Part of what you need to consider before you try to clean a wall or a few blocks is that the method that you should use depends on what the wall is made of. If it’s an old stone wall that has stood for decades or longer, or if it is made of prized antique bricks, it’s a bad idea to go in guns blazing and ruin the wall by using harsh chemicals or the wrong cleaner. Also, if you go about things in the wrong way, you can drive dirt deeper into the blocks and make the entire job harder. Think carefully before you pull out the pressure washer!
The best place to start, no matter what your retaining wall blocks are made of, is with an ordinary garden hose with a sprayer attachment. (You’ll need the kind that has a reservoir that allows you to add a cleaner to the spray.) Start off by gently spraying down the whole wall or the blocks that you need to clean. The entire area needs to be soaked so that when you go to clean out the dirt, there is no wicking action drawing moisture (and dirt) into the blocks or into the wall.
Consider whether or not the wall is in an area where you need to protect the greenery. If you are concerned about runoff from the cleaning process, especially if you are going to use some type of harsh product to remove stains, then you should consider putting down tarps or plastic drop cloths in order to shield the plants from the worst of the runoff.

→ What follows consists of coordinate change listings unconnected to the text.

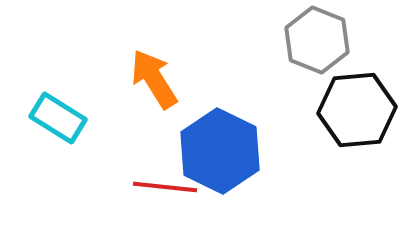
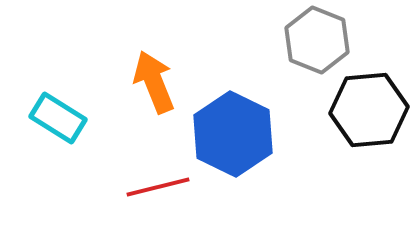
orange arrow: moved 3 px down; rotated 10 degrees clockwise
black hexagon: moved 12 px right
blue hexagon: moved 13 px right, 17 px up
red line: moved 7 px left; rotated 20 degrees counterclockwise
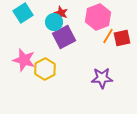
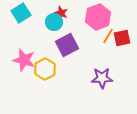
cyan square: moved 2 px left
purple square: moved 3 px right, 8 px down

Then, these are the basic cleaning options:
* If you are cleaning a stone retaining wall, invest in some professional-grade degreaser, and put it directly into the reservoir in your garden hose sprayer. Soak the entire area to be cleaned, and wait ten to fifteen minutes for the degreaser to work. (The wall will very likely look dirtier than before, as a result.) After waiting, take a power sprayer, and spray down the wall, working from top to bottom and from one side to the other. Keep it up until the wall stops foaming. Then, let it dry.
* If you are cleaning a retaining wall made of bricks or concrete blocks, start off by using some ordinary dish soap in your garden sprayer. Using a dish soap solution and a toothbrush, carefully scrub at stained areas. Spray off the soap with a power sprayer, and let the wall dry.
* If you are cleaning concrete blocks and soap does not remove the stains or dirt, fill your garden sprayer attachment with bleach. (Remember to take appropriate safety precautions, by wearing goggles or safety glasses, and appropriate clothing.) Spray down the wall with bleach, as above; then allow to dry.
* If none of these options work, there is hydrochloric acid. It can be effective in removing stains on some kinds of blocks, but it is too harsh for use on all materials. If you must resort to using hydrochloric acid, make sure that you follow the manufacturer’s directions exactly — or, consider bringing in a professional who can safely work with this type of hazardous substance.
Ultimately, most dirt and stains on retaining wall blocks are not that difficult to remove, and the average homeowner should be able to do the job. Just remember that you should never start by using a power washer, and that powerful chemicals and cleaners need to be used with an appropriate level of caution.